Looks like this is an issue with 1.25.0

I just tried rolling my configuration down to 1.24.12 and after loading some data then restarting, it’s still working fine.

However some other error comes up now:
{“error”:[{“message”:“list objects: search index searchvideo: remote shard object search q6648XVHIeWP: resolve node name "240a004f6aec" to host”}]}

found this discussion here: Error resolving node name to host

Does this mean my hostname env parameter isn’t applying right?

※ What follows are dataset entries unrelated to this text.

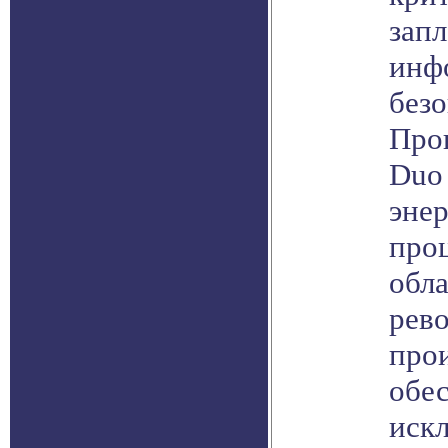
зап
инф
безо
Проц
Duo 
эне
проц
обла
рев
про
обе
иск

omg, I had an extra space in my CLUSTER_HOSTNAME env variable. :sob:

Seems like that was my 1.24.12 issue.

hi @maddios !! Welcome to our community :hugs:

Thanks for sharing!!

I’ve migrated from 1.22.x to 1.25.0 and started getting the same error when connecting to the Weaviate instance via weaviate-ts-client:

Error: usage error (403): {"error":[{"message":"could not read schema with strong consistency: failed to execute query: leader not found"}]}

Falling back to 1.24.12 helped, but there is still an error with 1.25.0.

hi @evenfrost !

If you are running a multi node cluster on k8s, you need to follow this migration guide in order to upgrade to 1.25:

Let me know if this helps!

Thanks!

Hi @DudaNogueira , no, I’m using Docker image locally.

That on a multi node deployment, right?

There are some changed environment variable changes needed in order to leverage the new RAFT consensus algorithm.

Notice the new RAFT_environment variables here:

@evenfrost, do you mind opening a new thread post so we can have better visibility on that?

I will try to reproduce this scenario later this week.

Thanks!

Hi @DudaNogueira , sorry for the late reply.

I created a separate topic here: Error when upgrading to Weaviate 1.25.1.